Exercise directions:
Reproduce every line of the data, exactly and without its pictures.

Page-level text extractions
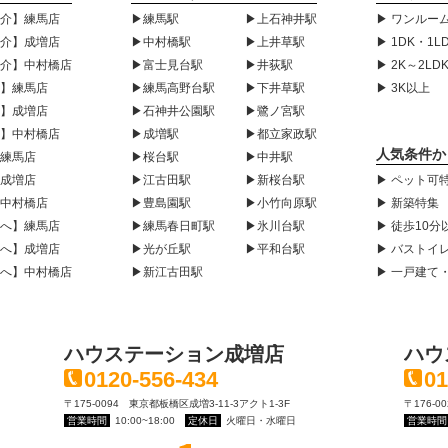
紹介】練馬店
▶練馬駅
▶上石神井駅
▶ ワンルーム
紹介】成増店
▶中村橋駅
▶上井草駅
▶ 1DK・1L
紹介】中村橋店
▶富士見台駅
▶井荻駅
▶ 2K～2LD
声】練馬店
▶練馬高野台駅
▶下井草駅
▶ 3K以上
声】成増店
▶石神井公園駅
▶鷺ノ宮駅
声】中村橋店
▶成増駅
▶都立家政駅
人気条件か
】練馬店
▶桜台駅
▶中井駅
】成増店
▶江古田駅
▶新桜台駅
▶ ペット可
】中村橋店
▶豊島園駅
▶小竹向原駅
▶ 新築特集
様へ】練馬店
▶練馬春日町駅
▶氷川台駅
▶ 徒歩10分
様へ】成増店
▶光が丘駅
▶平和台駅
▶ バストイ
様へ】中村橋店
▶新江古田駅
▶ 一戸建て
ハウステーション成増店
ハウ
0120-556-434
01
〒175-0094 東京都板橋区成増3-11-3アクト1-3F
〒176-
営業時間
10:00~18:00
定休日
火曜日・水曜日
営業時間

Written reply:
紹介】練馬店
▶練馬駅
▶上石神井駅
▶ ワンルーム
紹介】成増店
▶中村橋駅
▶上井草駅
▶ 1DK・1L
紹介】中村橋店
▶富士見台駅
▶井荻駅
▶ 2K～2LD
声】練馬店
▶練馬高野台駅
▶下井草駅
▶ 3K以上
声】成増店
▶石神井公園駅
▶鷺ノ宮駅
声】中村橋店
▶成増駅
▶都立家政駅
人気条件か
】練馬店
▶桜台駅
▶中井駅
】成増店
▶江古田駅
▶新桜台駅
▶ ペット可
】中村橋店
▶豊島園駅
▶小竹向原駅
▶ 新築特集
様へ】練馬店
▶練馬春日町駅
▶氷川台駅
▶ 徒歩10分
様へ】成増店
▶光が丘駅
▶平和台駅
▶ バストイ
様へ】中村橋店
▶新江古田駅
▶ 一戸建て
ハウステーション成増店
ハウ
0120-556-434
01
〒175-0094 東京都板橋区成増3-11-3アクト1-3F
〒176-
営業時間
10:00~18:00
定休日
火曜日・水曜日
営業時間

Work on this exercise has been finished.